January is moving at snail's pace here in the bay area...maybe I'm experiencing some kind of post-Baja hangover. Maybe its the fact that December was plagued with vagrants, multiple state birds, and other goodness, from LA County to Modoc. Motivation is hard to come by.
On the birding front, not much is happening other than gulls. Slaty-backed, Glaucous, Vega, Kumlien's and Lesser Black-backed have all put in appearances already this winter here and there but I have not been able to muster what it takes to see any of these species. Glaucous (the commonest of the lot) bugs me in particular, because I actually missed them entirely last year. So despite my own failures, the gulls are not disappointing everybody.
This Thayer's Gull is often found near the nature center at Lake Merritt. Look at that sexy orbital ring.
I stared at this bird for quite a while. Eventually, I realized it was yet another Glaucous-winged X Herring hybrid, or a backcross....or something similar. You east coast birders have it lucky...seeing hundreds of hybrids in a day (or more) is a trying experience. San Leandro Marina, CA.
If you are not from the west coast, you may not be aware that California is undergoing a drought. A bad drought. I am tempted to say it's "catastrophic" but since California is prone to drought once in while, its just extra shitty. But they say that this is the worst since precipitation records had begun being kept. A massive high pressure system has been sitting over the eastern Pacific for months now, and refuses to budge. Until it does, that means no rain for most of the parched state. Many local Christmas Bird Counts recorded both extremely low numbers of passerines and waterfowl this year (for the latter, even in areas with plentiful habitat), which is not surprising. It's nice to go outside to sun and warmth everyday, but it's also depressing at the same time.

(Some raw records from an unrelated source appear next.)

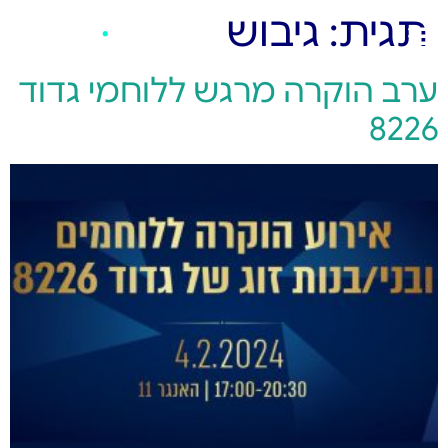
תגית:
גיבוש
ערב הוקרה מרגש ללוחמי גדוד
8226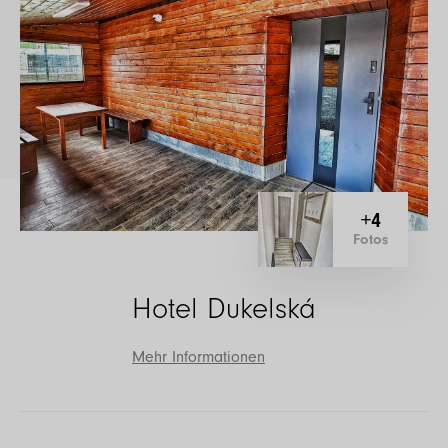
+4
Fotos
Hotel Dukelská
Mehr Informationen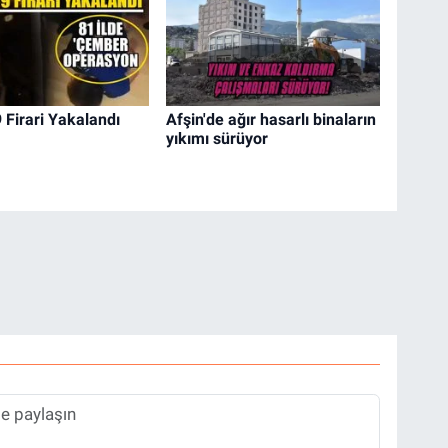
 Firari Yakalandı
Afşin'de ağır hasarlı binaların
yıkımı sürüyor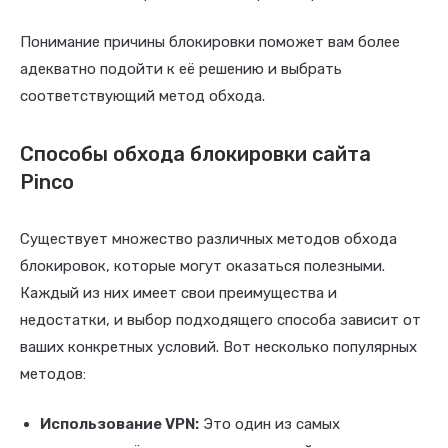
Понимание причины блокировки поможет вам более
адекватно подойти к её решению и выбрать
соответствующий метод обхода.
Способы обхода блокировки сайта
Pinco
Существует множество различных методов обхода
блокировок, которые могут оказаться полезными.
Каждый из них имеет свои преимущества и
недостатки, и выбор подходящего способа зависит от
ваших конкретных условий. Вот несколько популярных
методов:
Использование VPN:
Это один из самых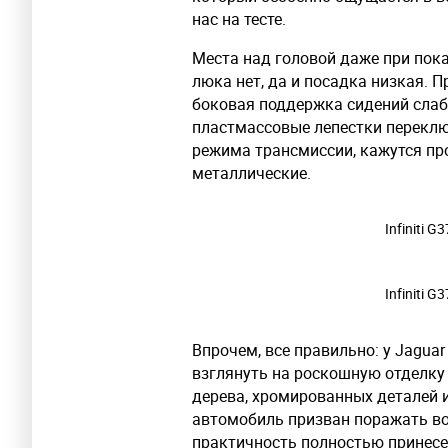
нас на тесте.
Места над головой даже при пока
люка нет, да и посадка низкая. П
боковая поддержка сидений слабе
пластмассовые лепестки переклю
режима трансмиссии, кажутся прос
металлические.
Infiniti G
Infiniti G
Впрочем, все правильно: у Jagua
взглянуть на роскошную отделку 
дерева, хромированных деталей 
автомобиль призван поражать в
практичность полностью принесен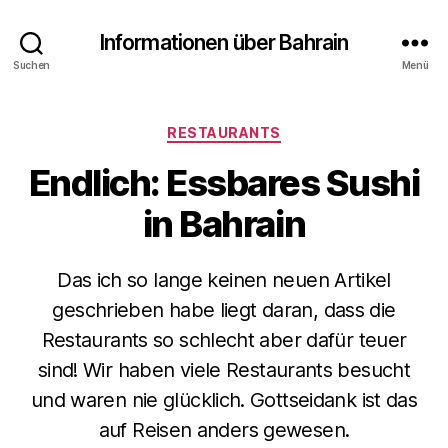
Informationen über Bahrain
Suchen
Menü
Kategorien
RESTAURANTS
Endlich: Essbares Sushi
in Bahrain
Das ich so lange keinen neuen Artikel
geschrieben habe liegt daran, dass die
Restaurants so schlecht aber dafür teuer
sind! Wir haben viele Restaurants besucht
und waren nie glücklich. Gottseidank ist das
auf Reisen anders gewesen.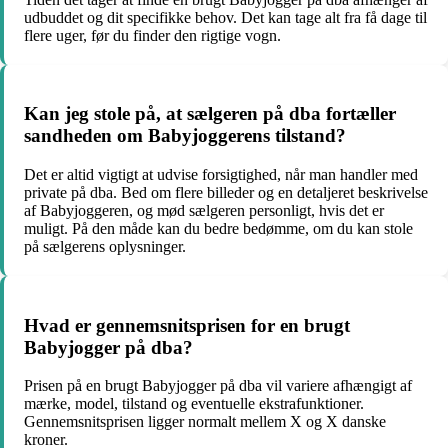
udbuddet og dit specifikke behov. Det kan tage alt fra få dage til
flere uger, før du finder den rigtige vogn.
Kan jeg stole på, at sælgeren på dba fortæller
sandheden om Babyjoggerens tilstand?
Det er altid vigtigt at udvise forsigtighed, når man handler med
private på dba. Bed om flere billeder og en detaljeret beskrivelse
af Babyjoggeren, og mød sælgeren personligt, hvis det er
muligt. På den måde kan du bedre bedømme, om du kan stole
på sælgerens oplysninger.
Hvad er gennemsnitsprisen for en brugt
Babyjogger på dba?
Prisen på en brugt Babyjogger på dba vil variere afhængigt af
mærke, model, tilstand og eventuelle ekstrafunktioner.
Gennemsnitsprisen ligger normalt mellem X og X danske
kroner.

A Townsend's Warbler surrenders, accepting the inevitable Crush. A cold snap at the onset of winter sent many insectivores in the state down to the ground, in desperate search for food. Carpinteria, CA.
Clapper Rails are not agoraphobes, unlike their cowardly brethren. Like the Red Sea parted for Moses, the Clapper Rail plies the canal waters effortlessly. Arnold Road, Oxnard Plain, CA.
The snail's pace of things is probably also being brought on by the annual cycle of the Perpetual Weekend...I'm beginning to get restless, and I do not have work lined up yet, although not for a lack of effort. The relatively slow birding (aside from gulls) isn't helping, although I find that beer and whisky do help revive me. That all said, who am I to complain??? This is no time to panic. In much of the country, the birding is poor poor poor poor compared to the species diversity and local abundance of what the bay area has to offer...so I guess I will keep on pounding gull flocks (a humbling and occasionally miserable experience, even for this #7 birder) and visiting the Tufted Duck that lives a few minutes away. They say that familiarity breeds contempt, so the duck and I will really be putting our relationship to the test. Selah.
Another familiar vagrant, here is everyone's favorite Gray Hawk. I would love to know where this bird spends its summer months. Also seen in Santa Barbara County on this day were Lucy's and Prairie Warblers, Tropical Kingbird, Vermilion Flycatcher...SoCal can be brimming with good birds in winter. Carpinteria, CA.